The FDA granted marketing approval for Shire Inc.'s Vyvanse (lisdexamfetamine dimesylate) for the treatment of attention-deficit/hyperactivity disorder (ADHD) in adults. The drug was first approved in February 2007 for use in children ages 6-12. (See BioWorld Today, Feb. 27. 2007.)

The product was developed by Virginia-based New River Pharmaceuticals under a collaborative agreement with Basingstoke, UK-based Shire, which acquired New River last year for $2.6 billion in cash. (See BioWorld Today, Feb. 21, 2007.)

Vyvanse is the only once-daily prodrug stimulant approved in the U.S. to treat adults with ADHD. Since it was introduced into the U.S. market for children, the product has achieved a market share of 6.9 percent, Shire said in a statement. There have been more than 1 million prescriptions filled for the drug since July, the firm added.

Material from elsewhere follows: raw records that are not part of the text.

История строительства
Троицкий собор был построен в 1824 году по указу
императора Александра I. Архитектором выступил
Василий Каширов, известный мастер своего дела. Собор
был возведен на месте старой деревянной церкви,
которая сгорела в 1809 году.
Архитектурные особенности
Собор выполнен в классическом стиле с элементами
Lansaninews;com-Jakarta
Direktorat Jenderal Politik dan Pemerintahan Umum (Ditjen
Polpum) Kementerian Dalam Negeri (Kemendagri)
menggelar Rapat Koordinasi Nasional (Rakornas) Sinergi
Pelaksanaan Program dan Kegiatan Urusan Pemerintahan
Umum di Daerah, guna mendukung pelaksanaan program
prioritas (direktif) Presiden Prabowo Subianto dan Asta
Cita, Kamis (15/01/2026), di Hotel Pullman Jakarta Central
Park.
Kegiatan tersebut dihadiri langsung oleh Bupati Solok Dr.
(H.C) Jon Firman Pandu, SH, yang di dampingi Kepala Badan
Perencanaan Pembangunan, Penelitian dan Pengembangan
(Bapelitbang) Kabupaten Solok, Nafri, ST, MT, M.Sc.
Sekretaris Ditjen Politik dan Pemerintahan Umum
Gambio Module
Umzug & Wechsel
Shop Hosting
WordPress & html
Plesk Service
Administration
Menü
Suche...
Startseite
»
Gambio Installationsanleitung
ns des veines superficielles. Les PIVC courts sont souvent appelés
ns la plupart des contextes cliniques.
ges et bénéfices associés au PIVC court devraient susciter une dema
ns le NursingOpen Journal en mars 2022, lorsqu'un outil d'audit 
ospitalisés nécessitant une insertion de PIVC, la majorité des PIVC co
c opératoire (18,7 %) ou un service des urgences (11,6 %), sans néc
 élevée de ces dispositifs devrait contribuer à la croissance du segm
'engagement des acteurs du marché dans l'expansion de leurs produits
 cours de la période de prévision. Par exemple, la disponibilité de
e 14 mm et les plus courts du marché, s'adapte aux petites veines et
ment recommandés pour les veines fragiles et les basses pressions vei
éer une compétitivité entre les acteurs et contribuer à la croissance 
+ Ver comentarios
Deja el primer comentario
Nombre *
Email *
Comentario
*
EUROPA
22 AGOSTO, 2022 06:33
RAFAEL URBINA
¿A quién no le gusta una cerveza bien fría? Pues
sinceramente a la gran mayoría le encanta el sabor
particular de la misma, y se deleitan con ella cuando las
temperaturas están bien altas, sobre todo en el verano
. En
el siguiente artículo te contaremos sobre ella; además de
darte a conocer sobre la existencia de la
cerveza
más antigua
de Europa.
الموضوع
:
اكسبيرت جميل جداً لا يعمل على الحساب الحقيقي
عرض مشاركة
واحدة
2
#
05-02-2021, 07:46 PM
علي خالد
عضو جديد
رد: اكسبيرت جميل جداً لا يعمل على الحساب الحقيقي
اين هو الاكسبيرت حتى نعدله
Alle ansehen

"Many people may think of ADHD as only a childhood disorder, but the fact is that the majority of children diagnosed with ADHD still have symptoms as an adult," said David Goodman, assistant professor of psychiatry at Johns Hopkins University School of Medicine. "These symptoms can significantly impact them at work, home and in relationships, where they have important responsibilities," he added.

New River developed as a prodrug - meaning the drug's metabolite is the biologically active substance - to curb the new product's potential for abuse. Enzymes in the digestive system convert Vyvanse to dextroamphetamine.